We can use the law of cosines to solve for the distance between points A and B. The law of cosines states that for any triangle with sides of lengths a, b, and c and an angle C opposite the side of length c, the following equation holds:
c^2 = a^2 + b^2 - 2 * a * b * cos(C)
In this case, we have a = 47 ft, b = 64 ft, and angle C = 56 degrees.
We need to first convert the angle to radians:
56 degrees * (pi radians / 180 degrees) ≈ 0.977 radians
Now we can plug the values into the law of cosines formula:
c^2 = (47 ft)^2 + (64 ft)^2 - 2 * 47 ft * 64 ft * cos(0.977 radians)
c^2 ≈ 2209 + 4096 - (2 * 47 * 64 * 0.558)
c^2 ≈ 6305 - 3408.32
c^2 ≈ 2896.68
Now we can find the length of c (the distance between points A and B) by taking the square root:
c ≈ √2896.68
c ≈ 53.84 ft
So the distance between points A and B is approximately 53.84 feet.
To find the distance between points A and B, we can use the Law of Cosines.

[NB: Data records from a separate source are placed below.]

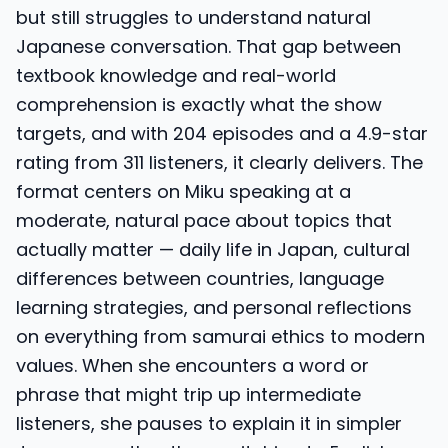
but still struggles to understand natural
Japanese conversation. That gap between
textbook knowledge and real-world
comprehension is exactly what the show
targets, and with 204 episodes and a 4.9-star
rating from 311 listeners, it clearly delivers. The
format centers on Miku speaking at a
moderate, natural pace about topics that
actually matter — daily life in Japan, cultural
differences between countries, language
learning strategies, and personal reflections
on everything from samurai ethics to modern
values. When she encounters a word or
phrase that might trip up intermediate
listeners, she pauses to explain it in simpler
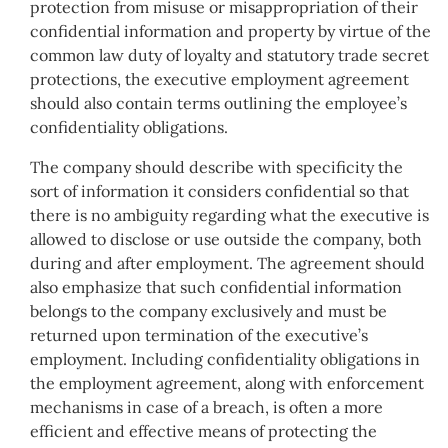
protection from misuse or misappropriation of their
confidential information and property by virtue of the
common law duty of loyalty and statutory trade secret
protections, the executive employment agreement
should also contain terms outlining the employee’s
confidentiality obligations.
The company should describe with specificity the
sort of information it considers confidential so that
there is no ambiguity regarding what the executive is
allowed to disclose or use outside the company, both
during and after employment. The agreement should
also emphasize that such confidential information
belongs to the company exclusively and must be
returned upon termination of the executive’s
employment. Including confidentiality obligations in
the employment agreement, along with enforcement
mechanisms in case of a breach, is often a more
efficient and effective means of protecting the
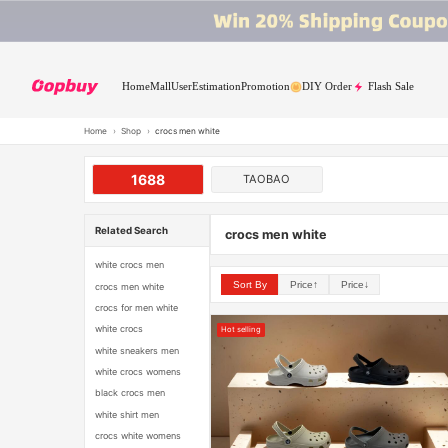
Home
Mall
User
Estimation
Promotion
DIY Order
Flash Sale
Home
›
Shop
›
crocs men white
1688
TAOBAO
Related Search
crocs men white
white crocs men
Sort By
Price↑
Price↓
crocs men white
crocs for men white
white crocs
Hot selling
white sneakers men
white crocs womens
black crocs men
white shirt men
crocs white womens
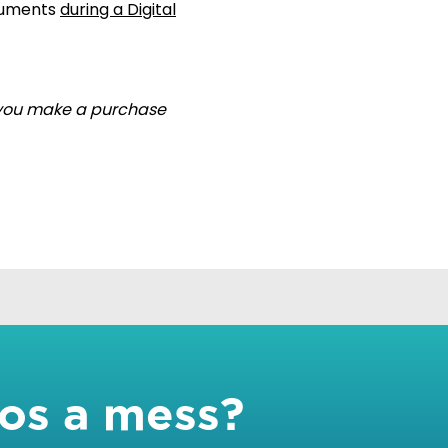
ocuments
during a Digital
if you make a purchase
tos a mess?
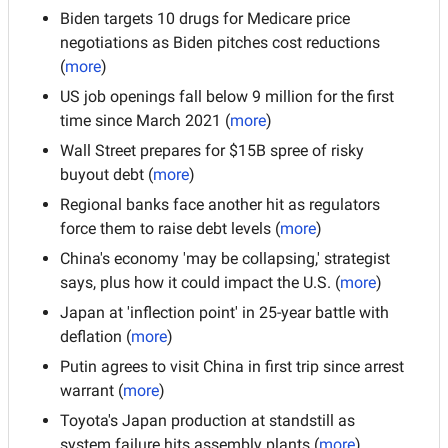
Biden targets 10 drugs for Medicare price 
negotiations as Biden pitches cost reductions
(
more
)
US job openings fall below 9 million for the first 
time since March 2021 (
more
)
Wall Street prepares for $15B spree of risky 
buyout debt (
more
)
Regional banks face another hit as regulators 
force them to raise debt levels (
more
)
China's economy 'may be collapsing,' strategist 
says, plus how it could impact the U.S. (
more
)
Japan at 'inflection point' in 25-year battle with 
deflation (
more
)
Putin agrees to visit China in first trip since arrest 
warrant (
more
)
Toyota's Japan production at standstill as 
system failure hits assembly plants (
more
)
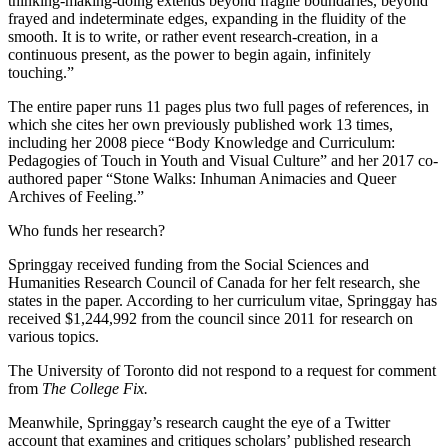
thinking-making-doing extends beyond fragile boundaries, beyond
frayed and indeterminate edges, expanding in the fluidity of the
smooth. It is to write, or rather event research-creation, in a
continuous present, as the power to begin again, infinitely
touching.”
The entire paper runs 11 pages plus two full pages of references, in
which she cites her own previously published work 13 times,
including her 2008 piece “Body Knowledge and Curriculum:
Pedagogies of Touch in Youth and Visual Culture” and her 2017 co-
authored paper “Stone Walks: Inhuman Animacies and Queer
Archives of Feeling.”
Who funds her research?
Springgay received funding from the Social Sciences and
Humanities Research Council of Canada for her felt research, she
states in the paper. According to her curriculum vitae, Springgay has
received $1,244,992 from the council since 2011 for research on
various topics.
The University of Toronto did not respond to a request for comment
from
The College Fix.
Meanwhile, Springgay’s research caught the eye of a Twitter
account that examines and critiques scholars’ published research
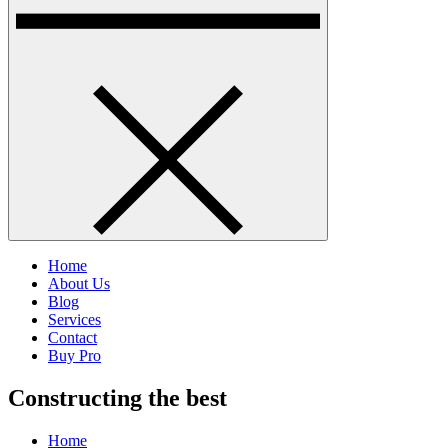
Home
About Us
Blog
Services
Contact
Buy Pro
Constructing the best
Home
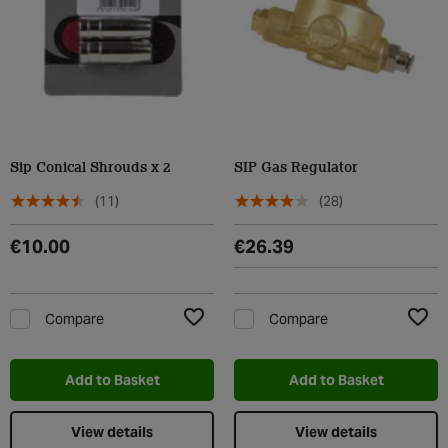
Sip Conical Shrouds x 2
SIP Gas Regulator
(11)
(28)
€10.00
€26.39
Compare
Compare
Add to Wishlist
Add t
Add to Basket
Add to Basket
View details
View details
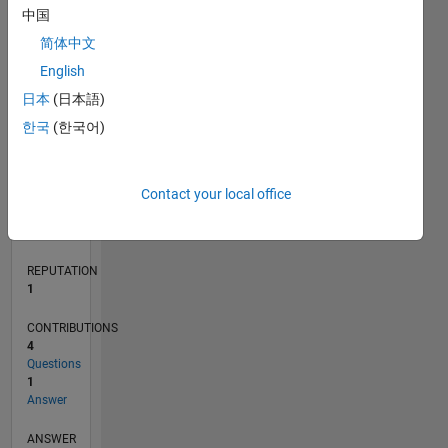
1
中国
简体中文
0
English
04/22
10/22
04/23
10/23
04/24
10/24
04/25
10/25
04/26
11/22
06/23
01/24
08/24
03/25
05/26
12/22
08/23
12/24
08/25
L
日本
(日本語)
TIMELINE
한국
(한국어)
RANK
Contact your local office
25,496
of
302,023
REPUTATION
1
CONTRIBUTIONS
4
Questions
1
Answer
ANSWER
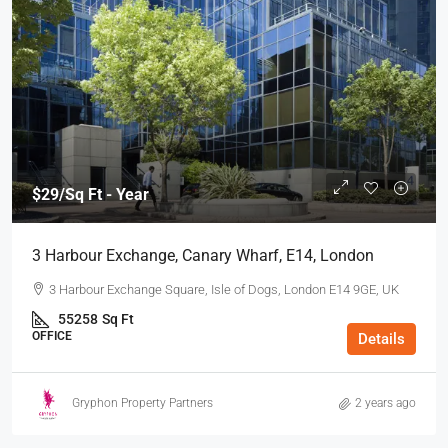
$29
/Sq Ft - Year
3 Harbour Exchange, Canary Wharf, E14, London
3 Harbour Exchange Square, Isle of Dogs, London E14 9GE, UK
55258
Sq Ft
OFFICE
Details
Gryphon Property Partners
2 years ago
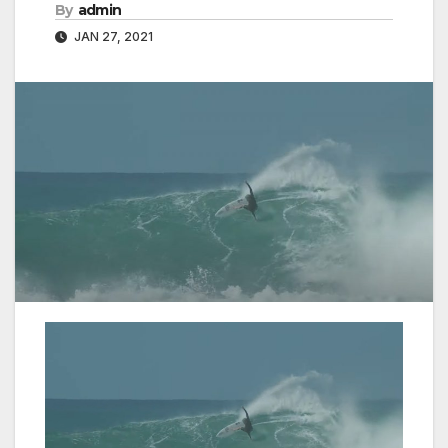
By
admin
JAN 27, 2021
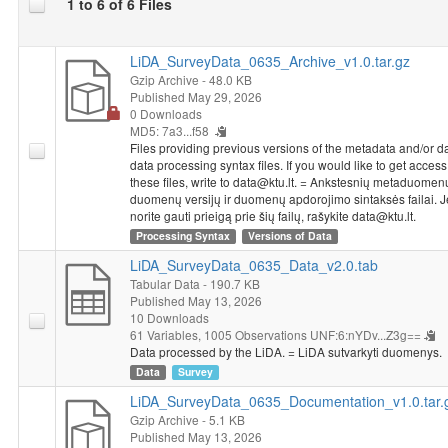
1 to 6 of 6 Files
LiDA_SurveyData_0635_Archive_v1.0.tar.gz
Gzip Archive
- 48.0 KB
Published May 29, 2026
0 Downloads
MD5: 7a3...f58
Files providing previous versions of the metadata and/or d
data processing syntax files. If you would like to get access
these files, write to data@ktu.lt. = Ankstesnių metaduomenų 
duomenų versijų ir duomenų apdorojimo sintaksės failai. J
norite gauti prieigą prie šių failų, rašykite data@ktu.lt.
Processing Syntax
Versions of Data
LiDA_SurveyData_0635_Data_v2.0.tab
Tabular Data
- 190.7 KB
Published May 13, 2026
10 Downloads
61 Variables,
1005 Observations
UNF:6:nYDv...Z3g==
Data processed by the LiDA. = LiDA sutvarkyti duomenys.
Data
Survey
LiDA_SurveyData_0635_Documentation_v1.0.tar.
Gzip Archive
- 5.1 KB
Published May 13, 2026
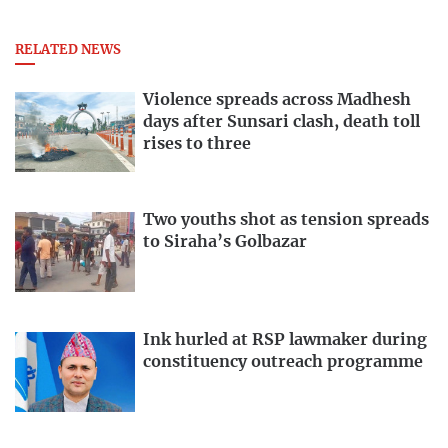
RELATED NEWS
Violence spreads across Madhesh
days after Sunsari clash, death toll
rises to three
Two youths shot as tension spreads
to Siraha’s Golbazar
Ink hurled at RSP lawmaker during
constituency outreach programme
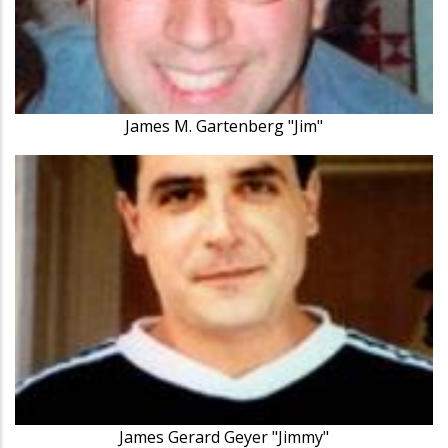
James M. Gartenberg "Jim"
James Gerard Geyer "Jimmy"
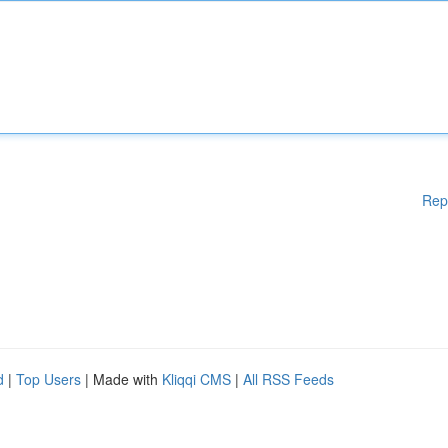
Rep
d
|
Top Users
| Made with
Kliqqi CMS
|
All RSS Feeds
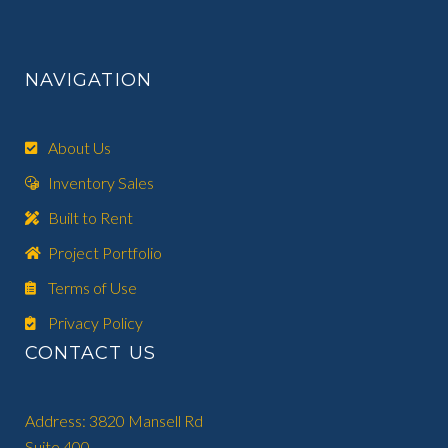
NAVIGATION
About Us
Inventory Sales
Built to Rent
Project Portfolio
Terms of Use
Privacy Policy
CONTACT US
Address: 3820 Mansell Rd
Suite 400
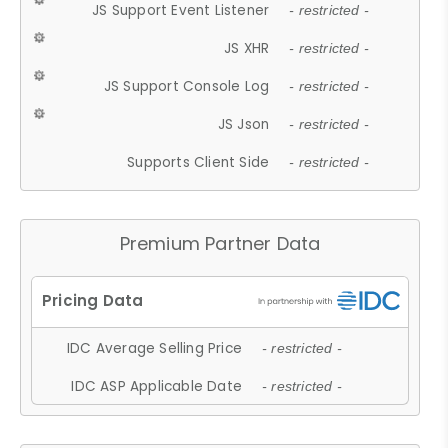
JS Support Event Listener
- restricted -
JS XHR
- restricted -
JS Support Console Log
- restricted -
JS Json
- restricted -
Supports Client Side
- restricted -
Premium Partner Data
IDC Average Selling Price
- restricted -
IDC ASP Applicable Date
- restricted -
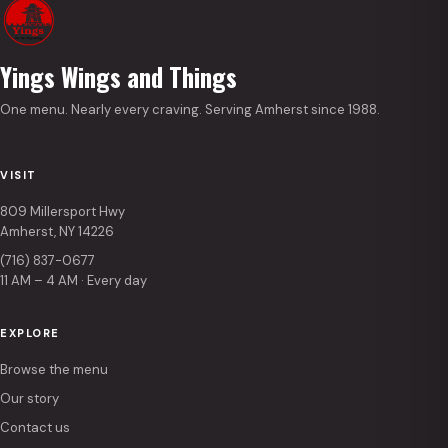
Yings Wings and Things
One menu. Nearly every craving. Serving Amherst since 1988.
VISIT
809 Millersport Hwy
Amherst, NY 14226
(716) 837-0677
11 AM – 4 AM · Every day
EXPLORE
Browse the menu
Our story
Contact us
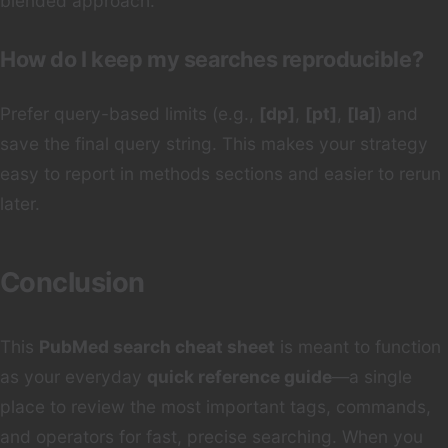
blended approach.
How do I keep my searches reproducible?
Prefer query-based limits (e.g.,
[dp]
,
[pt]
,
[la]
) and
save the final query string. This makes your strategy
easy to report in methods sections and easier to rerun
later.
Conclusion
This
PubMed search cheat sheet
is meant to function
as your everyday
quick reference guide
—a single
place to review the most important tags, commands,
and operators for fast, precise searching. When you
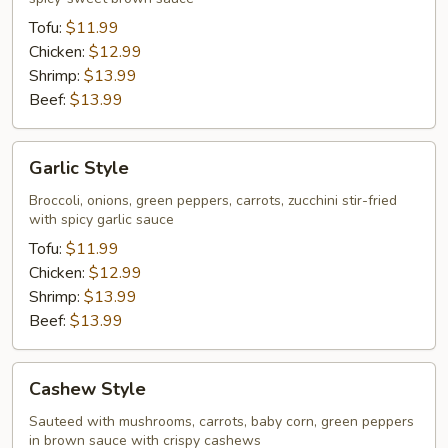
Tofu:
$11.99
Chicken:
$12.99
Shrimp:
$13.99
Beef:
$13.99
Garlic
Garlic Style
Style
Broccoli, onions, green peppers, carrots, zucchini stir-fried
with spicy garlic sauce
Tofu:
$11.99
Chicken:
$12.99
Shrimp:
$13.99
Beef:
$13.99
Cashew
Cashew Style
Style
Sauteed with mushrooms, carrots, baby corn, green peppers
in brown sauce with crispy cashews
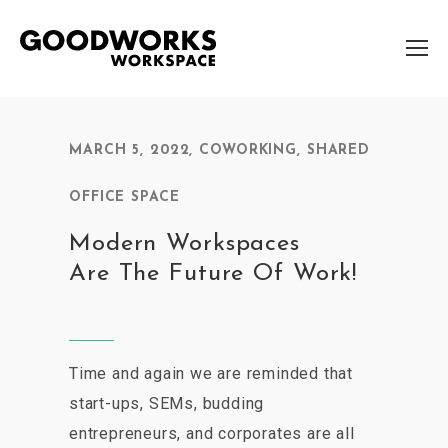
MARCH 5, 2022
,
COWORKING
,
SHARED
OFFICE SPACE
Modern Workspaces
Are The Future Of Work!
Time and again we are reminded that
start-ups, SEMs, budding
entrepreneurs, and corporates are all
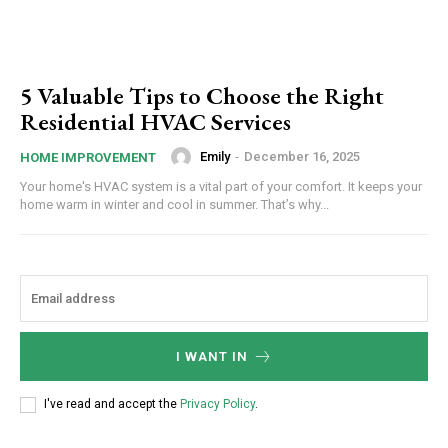
5 Valuable Tips to Choose the Right
Residential HVAC Services
Emily
-
December 16, 2025
HOME IMPROVEMENT
Your home's HVAC system is a vital part of your comfort. It keeps your
home warm in winter and cool in summer. That’s why...
I WANT IN
I've read and accept the
Privacy Policy
.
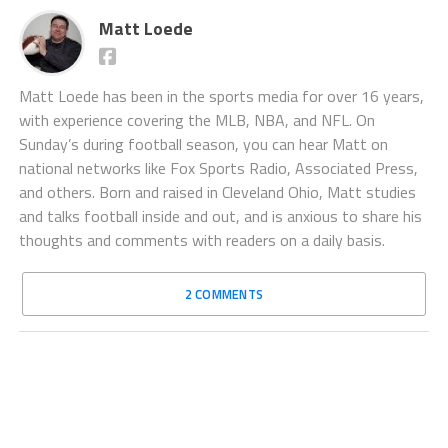
Matt Loede
Matt Loede has been in the sports media for over 16 years,
with experience covering the MLB, NBA, and NFL. On
Sunday’s during football season, you can hear Matt on
national networks like Fox Sports Radio, Associated Press,
and others. Born and raised in Cleveland Ohio, Matt studies
and talks football inside and out, and is anxious to share his
thoughts and comments with readers on a daily basis.
2 COMMENTS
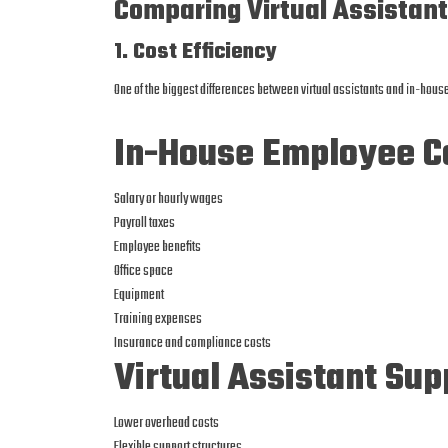
Comparing Virtual Assistan
1. Cost Efficiency
One of the biggest differences between virtual assistants and in-hous
In-House Employee Co
Salary or hourly wages
Payroll taxes
Employee benefits
Office space
Equipment
Training expenses
Insurance and compliance costs
Virtual Assistant Sup
Lower overhead costs
Flexible support structures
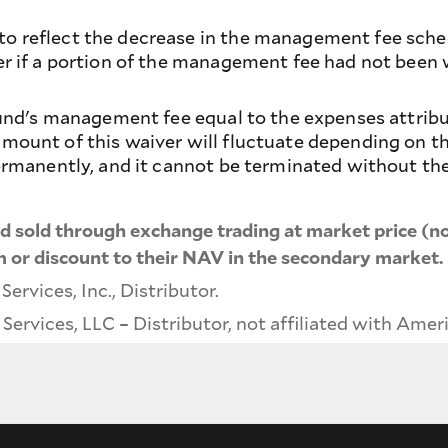
 reflect the decrease in the management fee schedu
er if a portion of the management fee had not been
 fund's management fee equal to the expenses attri
ount of this waiver will fluctuate depending on the
ermanently, and it cannot be terminated without the
 sold through exchange trading at market price (no
 or discount to their NAV in the secondary market.
rvices, Inc., Distributor.
ervices, LLC – Distributor, not affiliated with Amer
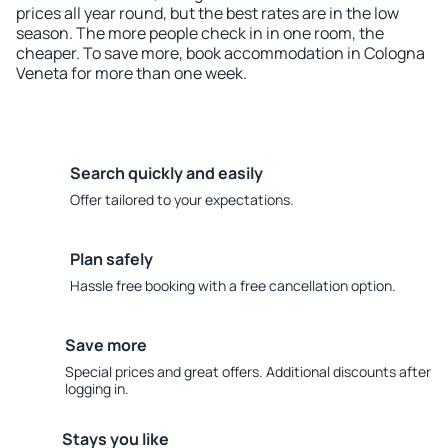
prices all year round, but the best rates are in the low
season. The more people check in in one room, the
cheaper. To save more, book accommodation in Cologna
Veneta for more than one week.
Search quickly and easily
Offer tailored to your expectations.
Plan safely
Hassle free booking with a free cancellation option.
Save more
Special prices and great offers. Additional discounts after
logging in.
Stays you like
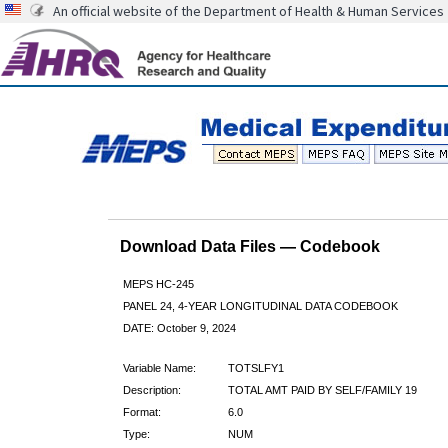
An official website of the Department of Health & Human Services
Download Data Files — Codebook
MEPS HC-245
PANEL 24, 4-YEAR LONGITUDINAL DATA CODEBOOK
DATE: October 9, 2024
Variable Name:
TOTSLFY1
Description:
TOTAL AMT PAID BY SELF/FAMILY 19
Format:
6.0
Type:
NUM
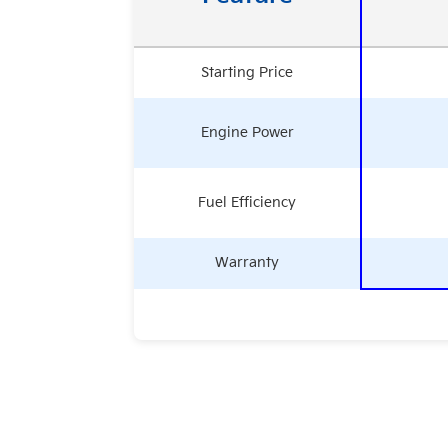
Starting Price
Engine Power
Fuel Efficiency
Warranty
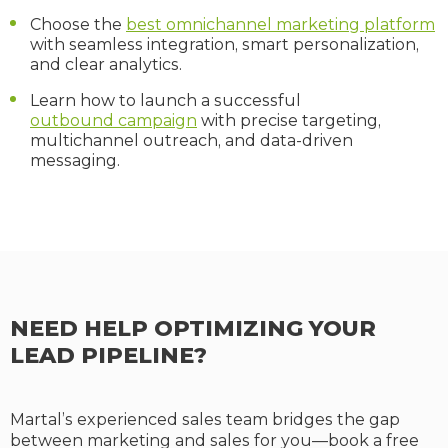
Choose the
best omnichannel marketing platform
with seamless integration, smart personalization,
and clear analytics.
Learn how to launch a successful
outbound campaign
with precise targeting,
multichannel outreach, and data-driven
messaging.
NEED HELP OPTIMIZING YOUR
LEAD PIPELINE?
Martal’s experienced sales team bridges the gap
between marketing and sales for you—book a free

This law relates the angles and the sides of a triangle.
The Law of Cosines states that in a triangle with sides of lengths a, b, and c, and an angle C opposite the side of length c, we have the formula:
c^2 = a^2 + b^2 - 2ab * cos(C)
In this case, we know that point C is 47 feet from point A and 64 feet from point B, and the angle ACB is 56 degrees. Let's denote the distance between points A and B as x. Applying the Law of Cosines, we get:
x^2 = 47^2 + 64^2 - 2 * 47 * 64 * cos(56)
Now we can calculate this expression:
x^2 = 2209 + 4096 - 2 * 47 * 64 * cos(56)
x^2 = 2209 + 4096 - 2 * 47 * 64 * 0.559193
x^2 = 2209 + 4096 - 2 * 47 * 64 * 0.559193
x^2 = 2209 + 4096 - 5378.368
x^2 = 9326.632
Taking the square root of both sides, we get:
x = sqrt(9326.632)
Calculating this square root, we find:
x ≈ 96.448
Therefore, points A and B are approximately 96.448 feet apart.